Ich hab dann alle drei Formen ausprobiert. An einem Abend mit Block zum Notieren. Ich dachte mir nämlich, ich möchte lieber wahrheitsgetreu antworten. Keine ausgedachten Geschichten von weißen Mäusen und rosa Elefanten, nur damit du eine schnelle Antwort erhältst. Keine Geschichten von russischen Seelen und irreparabler Erblindung. Die ganze Wahrheit, eine ehrliche Antwort. Die sollst du bekommen.

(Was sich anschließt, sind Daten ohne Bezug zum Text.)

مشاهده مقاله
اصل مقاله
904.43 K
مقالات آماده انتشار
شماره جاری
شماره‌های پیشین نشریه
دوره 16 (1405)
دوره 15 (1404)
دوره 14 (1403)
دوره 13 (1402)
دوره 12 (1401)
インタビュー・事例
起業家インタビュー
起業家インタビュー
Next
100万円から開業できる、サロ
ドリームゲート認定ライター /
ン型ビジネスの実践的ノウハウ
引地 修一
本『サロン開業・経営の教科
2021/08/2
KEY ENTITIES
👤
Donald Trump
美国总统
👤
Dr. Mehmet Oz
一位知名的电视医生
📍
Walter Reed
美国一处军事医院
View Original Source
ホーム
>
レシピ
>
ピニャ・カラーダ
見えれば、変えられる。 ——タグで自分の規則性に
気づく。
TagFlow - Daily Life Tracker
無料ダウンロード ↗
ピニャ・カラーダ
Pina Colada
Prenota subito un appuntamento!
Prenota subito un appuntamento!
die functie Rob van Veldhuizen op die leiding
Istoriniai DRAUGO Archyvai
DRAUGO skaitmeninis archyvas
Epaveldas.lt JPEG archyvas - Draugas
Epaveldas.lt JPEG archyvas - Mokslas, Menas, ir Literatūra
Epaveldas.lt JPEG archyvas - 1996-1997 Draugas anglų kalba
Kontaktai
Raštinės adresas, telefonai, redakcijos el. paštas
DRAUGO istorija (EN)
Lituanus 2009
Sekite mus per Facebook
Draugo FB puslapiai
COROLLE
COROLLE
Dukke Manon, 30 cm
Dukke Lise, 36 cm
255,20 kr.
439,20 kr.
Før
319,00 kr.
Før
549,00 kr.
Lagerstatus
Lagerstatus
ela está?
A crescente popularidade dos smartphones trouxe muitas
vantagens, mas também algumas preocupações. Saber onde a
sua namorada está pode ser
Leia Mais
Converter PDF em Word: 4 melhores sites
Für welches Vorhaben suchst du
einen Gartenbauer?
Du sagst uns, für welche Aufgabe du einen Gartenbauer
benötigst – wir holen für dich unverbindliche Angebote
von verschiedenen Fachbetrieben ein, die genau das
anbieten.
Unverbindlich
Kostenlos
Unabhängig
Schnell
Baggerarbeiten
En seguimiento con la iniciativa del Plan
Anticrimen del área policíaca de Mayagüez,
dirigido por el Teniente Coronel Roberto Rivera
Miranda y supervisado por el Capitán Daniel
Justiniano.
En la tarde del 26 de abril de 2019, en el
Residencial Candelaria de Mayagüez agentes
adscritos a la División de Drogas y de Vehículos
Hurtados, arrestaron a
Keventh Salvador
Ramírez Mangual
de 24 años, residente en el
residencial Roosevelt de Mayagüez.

Die Vorbereitungen zum Test zogen sich ein wenig hin. Zuerst einmal musste eine passende Gelegenheit gefunden werden. Ein Fest. Die Parameter Geselligkeit und möglichst viel kostenloser Wodka sind dort gegeben. Solche Feste finden hier, entgegen der gängigen Vorstellung, nicht jeden Abend statt. Ausdauerndes Warten und Festhalten am Plan hatten sich jedoch gelohnt. Ich wurde eingeladen.

Wir waren viele und wir waren guter Dinge. Ich werde vernünftig und kontrolliert sein, hatte ich mir gesagt und gleich am Anfang viel gegessen: Wurst, Kartoffeln, Salate mit Mayonaise, Sauerkraut und Kuchen, Kuchen, Kuchen. Alles schön fettig, der Basis wegen. Saure Gurken und Salzstangen in Reichweite – wegen der Elektrolyte natürlich.

In den gut gefüllten Wanst gieße ich ein kleines Gläschen – 50 Gramm. Mir ist noch nicht ganz klar, weshalb man den Alkohol hier in Masse, nicht in Volumen misst. Beides unlogisch, aber später, ja später, werde ich es sicher begreifen. Also: Wodka, durchsichtige, ölige Flüssigkeit, riecht ein bisschen scharf, lädt nicht zum Genießen ein. Weg damit. Es brennt nicht auf der Zunge, nicht im Hals. Das Gedärm erhitzt sich kurz, gar nicht so unangenehm. Trotzdem wird mir ein bisschen übel. Aber ich sehe nichts Außergewöhnliches.

“Und, schmeckt gut”, fragt mich C. Wir haben gewettet. Es geht hier um meine Ehre. Ich nicke kurz und heftig und versuche mein entspanntestes Lächeln. Er hält mir noch einmal 50 Gramm unter die Nase. 50 Gramm sind nicht viel. Denke ich. Der zweite Wodka, lieber Oliver, ist schon nicht mehr so übel. Immer noch keine besonderen Vorkommnisse. Ich sehe klar.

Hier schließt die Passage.